Boeing's $4B KLX Takeover to Boost Services Business – Investopedia

Boeing Co.(BA) is set to acquire plane parts supplier KLX Inc. (KLXI). The $4.25 billion, or $63 per share, is an all-cash deal that includes $1 billion of net debt. It’s Boeing’s largest takeover under CEO Dennis Muilenburg, who has been searching for acquisitions to increase sales at its services business by threefold within 10 years.  This deal will give the aircraft maker support for its fast-growing maintenance and parts-supply division.

Services To Fuel Growth

Boeing has been shoring up more contracts for maintenance work in recent months like its $427 million deal with the Pentagon’s Defense Logistics Agency announced last week. Under that five-year contract, which has an option for extension of an additional five years, Boeing will provide parts to the U.S. Navy and Marine Corp. to maintain F/A-18 Hornets. (See also: Boeing Nabs $427 Million Defense Contract.)

Now with KLX, Boeing can better compete in the $2.6 trillion, 10-year services market, the company said. KLX be part of Boeing Global Services and integrated with Aviall, Boeing’s current parts supplier. The takeover will bring an annual cost savings of about $70 million per year starting in 2021.

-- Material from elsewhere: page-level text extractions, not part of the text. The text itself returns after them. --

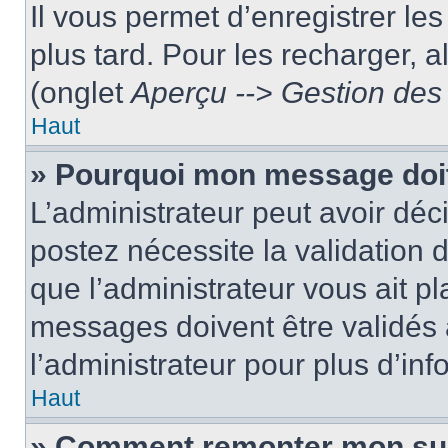
Il vous permet d’enregistrer le
plus tard. Pour les recharger, a
(onglet
Aperçu --> Gestion des 
Haut
» Pourquoi mon message doit
L’administrateur peut avoir dé
postez nécessite la validation 
que l’administrateur vous ait p
messages doivent être validés a
l’administrateur pour plus d’inf
Haut
» Comment remonter mon su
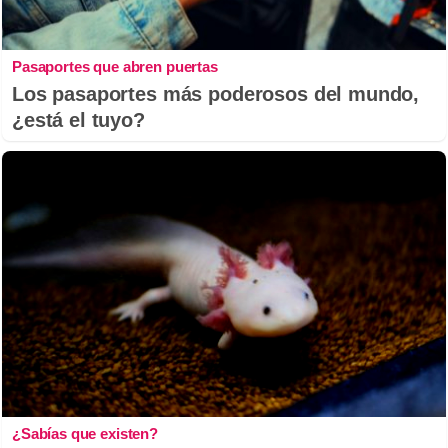
Pasaportes que abren puertas
Los pasaportes más poderosos del mundo,
¿está el tuyo?
¿Sabías que existen?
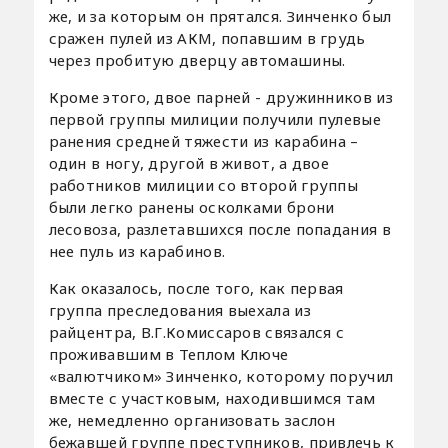
же, и за которым он прятался. Зинченко был
сражен пулей из АКМ, попавшим в грудь
через пробитую дверцу автомашины.
Кроме этого, двое парней - дружинников из
первой группы милиции получили пулевые
ранения средней тяжести из карабина –
один в ногу, другой в живот, а двое
работников милиции со второй группы
были легко ранены осколками брони
лесовоза, разлетавшихся после попадания в
нее пуль из карабинов.
Как оказалось, после того, как первая
группа преследования выехала из
райцентра, В.Г.Комиссаров связался с
проживавшим в Теплом Ключе
«валютчиком» Зинченко, которому поручил
вместе с участковым, находившимся там
же, немедленно организовать заслон
бежавшей группе преступников, привлечь к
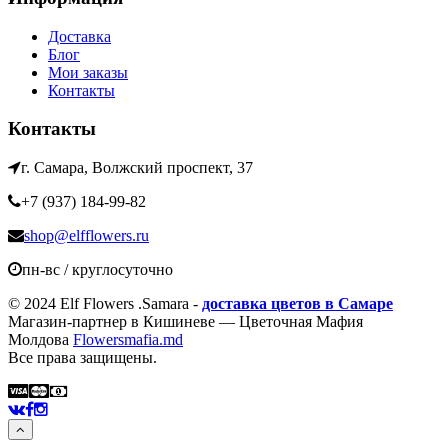
Доставка
Блог
Мои заказы
Контакты
Контакты
г. Самара, Волжский проспект, 37
+7 (937) 184-99-82
shop@elfflowers.ru
пн-вс / круглосуточно
© 2024 Elf Flowers .Samara -
доставка цветов в Самаре
Магазин-партнер в Кишиневе — Цветочная Мафия
Молдова
Flowersmafia.md
Все права защищены.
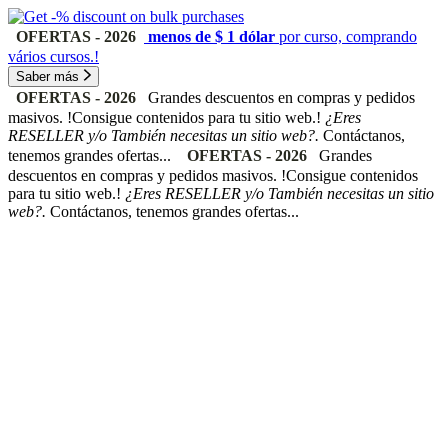
OFERTAS - 2026
menos de $ 1 dólar
por curso, comprando
vários cursos.!
Saber más
OFERTAS - 2026
Grandes descuentos en compras y pedidos
masivos. !Consigue contenidos para tu sitio web.!
¿Eres
RESELLER y/o También necesitas un sitio web?.
Contáctanos,
tenemos grandes ofertas...
OFERTAS - 2026
Grandes
descuentos en compras y pedidos masivos. !Consigue contenidos
para tu sitio web.!
¿Eres RESELLER y/o También necesitas un sitio
web?.
Contáctanos, tenemos grandes ofertas...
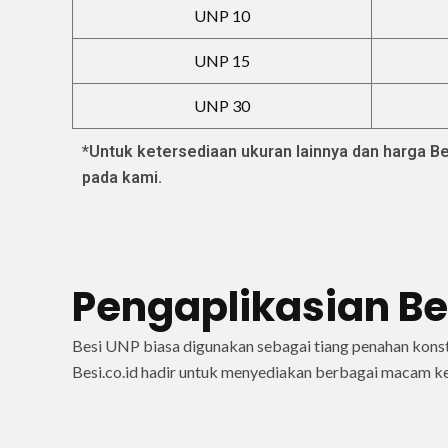
UNP 10
UNP 15
UNP 30
*Untuk ketersediaan ukuran lainnya dan harga B
pada kami.
Pengaplikasian Bes
Besi UNP biasa digunakan sebagai tiang penahan kons
Besi.co.id hadir untuk menyediakan berbagai macam k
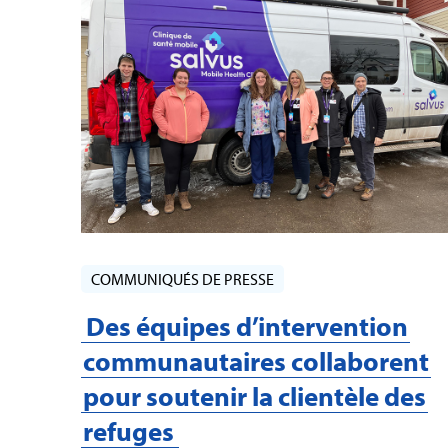
COMMUNIQUÉS DE PRESSE
Des équipes d’intervention
communautaires collaborent
pour soutenir la clientèle des
refuges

“By combining the talent and product offerings of Aviall and KLX Inc., we will provide a one-stop-shop that will benefit our supply chain and our various customers in a meaningful way,” said Stan Deal, president and CEO of Boeing Global Services in a press release.

Comfortable Financials

The deal still needs shareholder approval and would close in the third quarter of 2018. Boeing did not adjust its 2018 guidance or capital deployment strategy as it announced the takeover.

The aircraft maker recently reported first-quarter financial results that were better than expected. Revenue was up 6.6% to $23.4 billion. Net income was $3.64 per share, topping the Street view by $1.05 per share. (See also: Boeing Looks for a Rebound After Strong Earnings.)

Boeing shares are up more than 80% in the past year, driven in part by an improving economy with a booming e-commerce sector that has put Boeing’s planes in demand.